D’autres noms peuvent-ils émerger ?

Il y a des anciens ténors de l’opposition, comme Joseph Olenghankoy ou Valentin Mubake, qui ont longtemps milité aux côtés de Tshisekedi, mais aussi de nouveaux acteurs comme Martin Fayulu ou Freddy Matungulu, qui s’inscrivent dans une opposition rigoureuse. Citons également Vital Kamerhe, qui a rompu avec Kabila, ou des dissidents de l’UDPS comme Samy Badibanga, l’actuel Premier ministre. Cela ne donne toutefois pas l’idée d’une opposition très structurée.

En quoi l’accord de la Saint-Sylvestre est-il un enjeu majeur, vu qu’il ne concerne qu’une période transitoire ?

C’est un enjeu majeur parce que les acteurs savent que le délai d’un an avant les élections est irréaliste et qu’il vaut mieux être à la manoeuvre dès maintenant en vue du partage du gâteau. C’est une assurance sur le moyen terme. Sans compter qu’on va peut-être procéder à la recomposition de la commission électorale, du conseil supérieur de l’audiovisuel, de la direction de certaines entreprises publiques… Or, Tshisekedi était pressenti pour diriger le mécanisme de suivi de l’accord dont les  » arrangements particuliers  » se négocient encore. Maintenant qu’il a disparu, cela risque de créer des tensions. Son fils Félix sera-t-il adoubé comme le Premier ministre de la transition ? Ce n’est plus du tout certain.

Ce flou politique profite-t-il au président Kabila ?

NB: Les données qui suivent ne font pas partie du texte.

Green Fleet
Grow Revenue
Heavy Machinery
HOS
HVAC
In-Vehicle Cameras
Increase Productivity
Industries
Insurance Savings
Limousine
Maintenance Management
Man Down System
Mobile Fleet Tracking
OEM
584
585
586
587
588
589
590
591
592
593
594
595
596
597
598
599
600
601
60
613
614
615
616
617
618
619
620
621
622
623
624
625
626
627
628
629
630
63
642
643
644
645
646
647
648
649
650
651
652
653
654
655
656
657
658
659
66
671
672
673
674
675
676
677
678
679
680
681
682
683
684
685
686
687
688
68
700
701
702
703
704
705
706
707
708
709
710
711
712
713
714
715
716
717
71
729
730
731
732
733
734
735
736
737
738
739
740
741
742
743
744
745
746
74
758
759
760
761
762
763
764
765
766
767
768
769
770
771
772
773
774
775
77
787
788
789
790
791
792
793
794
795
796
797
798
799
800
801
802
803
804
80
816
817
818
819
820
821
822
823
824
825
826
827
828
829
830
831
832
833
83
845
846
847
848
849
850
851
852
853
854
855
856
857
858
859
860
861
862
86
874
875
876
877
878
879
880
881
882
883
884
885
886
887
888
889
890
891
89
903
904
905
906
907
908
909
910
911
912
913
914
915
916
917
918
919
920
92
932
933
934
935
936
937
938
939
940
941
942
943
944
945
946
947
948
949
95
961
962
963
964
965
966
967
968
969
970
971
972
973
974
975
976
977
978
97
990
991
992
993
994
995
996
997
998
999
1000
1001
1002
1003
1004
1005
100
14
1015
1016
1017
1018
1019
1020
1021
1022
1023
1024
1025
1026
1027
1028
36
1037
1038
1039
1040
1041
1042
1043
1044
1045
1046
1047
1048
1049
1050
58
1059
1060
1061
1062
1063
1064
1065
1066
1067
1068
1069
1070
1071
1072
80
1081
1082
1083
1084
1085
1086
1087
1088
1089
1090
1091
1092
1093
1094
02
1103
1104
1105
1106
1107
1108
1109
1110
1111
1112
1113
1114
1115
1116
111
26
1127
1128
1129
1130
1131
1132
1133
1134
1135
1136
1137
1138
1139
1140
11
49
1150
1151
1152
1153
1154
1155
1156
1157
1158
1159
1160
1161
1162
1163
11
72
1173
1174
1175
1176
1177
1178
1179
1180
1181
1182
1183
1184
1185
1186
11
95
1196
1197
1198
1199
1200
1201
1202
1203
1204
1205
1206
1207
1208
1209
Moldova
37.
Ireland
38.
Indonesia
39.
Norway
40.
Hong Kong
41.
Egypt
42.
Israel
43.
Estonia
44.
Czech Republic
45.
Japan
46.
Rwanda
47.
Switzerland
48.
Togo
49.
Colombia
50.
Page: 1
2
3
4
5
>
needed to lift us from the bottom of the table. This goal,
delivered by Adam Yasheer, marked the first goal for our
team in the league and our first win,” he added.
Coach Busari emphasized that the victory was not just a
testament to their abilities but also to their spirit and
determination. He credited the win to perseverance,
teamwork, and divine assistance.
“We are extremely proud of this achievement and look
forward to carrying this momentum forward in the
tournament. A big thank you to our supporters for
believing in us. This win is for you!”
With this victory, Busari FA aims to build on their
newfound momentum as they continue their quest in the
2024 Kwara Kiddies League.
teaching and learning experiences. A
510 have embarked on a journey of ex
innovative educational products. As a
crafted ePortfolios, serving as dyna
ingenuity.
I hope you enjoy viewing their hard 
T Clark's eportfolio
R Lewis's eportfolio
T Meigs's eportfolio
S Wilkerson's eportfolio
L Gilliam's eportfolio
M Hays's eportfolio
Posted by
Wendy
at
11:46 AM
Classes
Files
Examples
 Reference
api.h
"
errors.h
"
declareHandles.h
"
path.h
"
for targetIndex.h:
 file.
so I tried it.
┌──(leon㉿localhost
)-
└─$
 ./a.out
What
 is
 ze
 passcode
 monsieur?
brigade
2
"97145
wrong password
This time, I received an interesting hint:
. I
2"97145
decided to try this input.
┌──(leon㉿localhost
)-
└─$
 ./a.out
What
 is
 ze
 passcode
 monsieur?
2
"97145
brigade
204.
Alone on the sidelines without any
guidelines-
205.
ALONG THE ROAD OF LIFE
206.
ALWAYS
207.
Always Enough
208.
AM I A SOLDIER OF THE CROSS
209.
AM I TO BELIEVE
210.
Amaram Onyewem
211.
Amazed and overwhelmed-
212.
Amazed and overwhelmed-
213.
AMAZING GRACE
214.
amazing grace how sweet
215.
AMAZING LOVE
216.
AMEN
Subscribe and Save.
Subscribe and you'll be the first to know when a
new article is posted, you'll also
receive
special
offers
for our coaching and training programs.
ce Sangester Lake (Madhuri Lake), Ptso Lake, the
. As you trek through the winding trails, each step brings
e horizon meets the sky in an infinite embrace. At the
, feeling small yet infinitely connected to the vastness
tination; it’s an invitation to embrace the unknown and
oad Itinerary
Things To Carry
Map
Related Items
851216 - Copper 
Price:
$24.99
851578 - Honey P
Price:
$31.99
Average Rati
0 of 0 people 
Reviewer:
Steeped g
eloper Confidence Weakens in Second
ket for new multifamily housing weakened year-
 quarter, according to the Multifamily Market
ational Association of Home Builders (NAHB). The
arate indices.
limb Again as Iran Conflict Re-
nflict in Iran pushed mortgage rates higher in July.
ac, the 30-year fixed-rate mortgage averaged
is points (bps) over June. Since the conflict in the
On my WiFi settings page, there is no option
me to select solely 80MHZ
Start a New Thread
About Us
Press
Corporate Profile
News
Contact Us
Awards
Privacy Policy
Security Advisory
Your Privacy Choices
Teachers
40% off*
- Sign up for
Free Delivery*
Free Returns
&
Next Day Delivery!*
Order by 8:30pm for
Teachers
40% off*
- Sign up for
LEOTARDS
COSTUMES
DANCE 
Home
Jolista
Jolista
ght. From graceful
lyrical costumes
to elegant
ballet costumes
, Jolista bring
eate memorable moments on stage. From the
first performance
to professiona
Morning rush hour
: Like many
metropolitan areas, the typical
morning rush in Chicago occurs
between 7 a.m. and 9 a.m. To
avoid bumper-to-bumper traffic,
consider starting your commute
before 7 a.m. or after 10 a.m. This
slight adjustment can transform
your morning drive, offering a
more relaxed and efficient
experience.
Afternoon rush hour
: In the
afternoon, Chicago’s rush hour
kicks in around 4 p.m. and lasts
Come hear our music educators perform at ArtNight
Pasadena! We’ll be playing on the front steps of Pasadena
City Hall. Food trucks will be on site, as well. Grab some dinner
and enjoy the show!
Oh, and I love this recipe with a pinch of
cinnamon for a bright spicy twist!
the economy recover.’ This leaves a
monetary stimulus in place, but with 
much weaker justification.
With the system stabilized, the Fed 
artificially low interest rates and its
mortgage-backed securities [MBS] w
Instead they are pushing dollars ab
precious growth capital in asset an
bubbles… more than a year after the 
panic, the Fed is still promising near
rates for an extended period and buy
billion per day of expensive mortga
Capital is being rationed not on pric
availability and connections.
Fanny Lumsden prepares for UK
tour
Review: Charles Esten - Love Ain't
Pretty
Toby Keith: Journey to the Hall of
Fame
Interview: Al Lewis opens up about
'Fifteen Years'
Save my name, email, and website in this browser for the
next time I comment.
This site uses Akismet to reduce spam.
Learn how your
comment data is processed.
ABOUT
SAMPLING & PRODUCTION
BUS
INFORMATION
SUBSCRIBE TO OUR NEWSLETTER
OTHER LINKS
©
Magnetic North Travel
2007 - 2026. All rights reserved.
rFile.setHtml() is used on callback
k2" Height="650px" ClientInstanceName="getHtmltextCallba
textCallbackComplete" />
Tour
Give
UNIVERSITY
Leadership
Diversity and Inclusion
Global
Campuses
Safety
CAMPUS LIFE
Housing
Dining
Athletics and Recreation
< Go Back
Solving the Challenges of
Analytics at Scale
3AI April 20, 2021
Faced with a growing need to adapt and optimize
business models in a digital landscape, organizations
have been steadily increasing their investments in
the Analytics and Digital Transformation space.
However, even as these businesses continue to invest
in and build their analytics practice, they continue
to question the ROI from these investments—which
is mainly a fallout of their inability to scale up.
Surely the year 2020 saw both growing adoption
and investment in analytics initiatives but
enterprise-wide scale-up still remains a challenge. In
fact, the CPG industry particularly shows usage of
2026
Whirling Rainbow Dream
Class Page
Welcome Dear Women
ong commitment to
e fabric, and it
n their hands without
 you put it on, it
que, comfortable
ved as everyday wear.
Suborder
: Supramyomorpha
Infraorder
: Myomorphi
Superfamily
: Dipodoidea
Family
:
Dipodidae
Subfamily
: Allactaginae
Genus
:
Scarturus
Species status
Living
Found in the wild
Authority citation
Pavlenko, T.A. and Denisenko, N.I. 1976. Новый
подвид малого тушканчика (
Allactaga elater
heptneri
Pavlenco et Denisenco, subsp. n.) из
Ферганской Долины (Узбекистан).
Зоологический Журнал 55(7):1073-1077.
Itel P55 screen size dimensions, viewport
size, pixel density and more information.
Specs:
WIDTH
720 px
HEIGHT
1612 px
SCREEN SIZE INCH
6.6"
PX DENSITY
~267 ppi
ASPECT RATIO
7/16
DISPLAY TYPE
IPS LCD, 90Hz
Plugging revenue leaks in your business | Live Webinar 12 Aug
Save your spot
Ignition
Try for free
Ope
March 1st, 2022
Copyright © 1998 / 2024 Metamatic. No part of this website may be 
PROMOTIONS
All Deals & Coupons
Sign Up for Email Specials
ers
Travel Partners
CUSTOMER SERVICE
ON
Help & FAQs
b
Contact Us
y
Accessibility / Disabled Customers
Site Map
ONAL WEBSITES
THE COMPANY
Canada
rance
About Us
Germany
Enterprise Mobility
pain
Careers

L’accord de la Saint-Sylvestre entérinait ce qui était prévu au départ : bien avant la fin de son mandat, la Cour constitutionnelle avait prévu que Joseph Kabila reste en place jusqu’à l’investiture de son successeur élu. Même si l’opposition le contestait, Kabila y a gagné en légitimité. Sur le plan politique, il n’est ni dépossédé de son pouvoir ni affaibli, même si on lui flanque un Premier ministre de l’opposition, comme c’est déjà le cas maintenant. Il a donc le temps de préparer sa sortie et le terrain pour un successeur, encore que beaucoup autour de lui évoquent la possibilité d’un référendum pour une nouvelle Constitution…

… pour repartir à zéro avec un Kabila qui se représenterait ?

Le référendum est explicitement exclu par l’accord de la Saint-Sylvestre, sans être écarté pour autant. D’où l’importance d’être à la manoeuvre dans le mécanisme de suivi. Car jusqu’à présent, on ne voit guère émerger de successeurs dans l’entourage présidentiel. On parle parfois de Henri Mova, secrétaire général du parti présidentiel PPRD, d’Aubin Minaku, secrétaire général de la majorité présidentielle, mais sans plus…

Tout ce jeu politique n’est-il pas en déconnexion totale avec la réalité des gens ?

Oui, il n’y pas seulement l’instabilité endémique qui persiste à l’est, mais aussi la situation à Kinshasa, où la misère sociale gonfle, aggravée par la crise économique, la dévaluation de la monnaie de près de 30 %, alors que les salaires sont payés en francs congolais et les prix fixés en dollars. Les jeunes n’ont plus de travail, et cela devient difficile de les contrôler, car ils n’ont plus rien à perdre.

Le bilan de Kabila se résume-t-il à une faillite ?

Les deux mandats ont donné espoir mais cela n’a pas duré longtemps. Les cinq chantiers, les réformes pour payer à temps les salaires, la réalisation d’infrastructures, c’était positif, mais tout cela s’est effondré à cause de la corruption, de l’enrichissement illicite, de la fuite des capitaux, de la gabegie… Pourquoi le Congo ne pourrait-il pas faire aussi bien que le Rwanda, le Ghana, le Botswana ou l’Afrique du Sud ? C’est une question de bonne gouvernance et d’un bon leadership. Etre bien élu ne suffit pas. Il faut aussi pouvoir améliorer la vie des gens.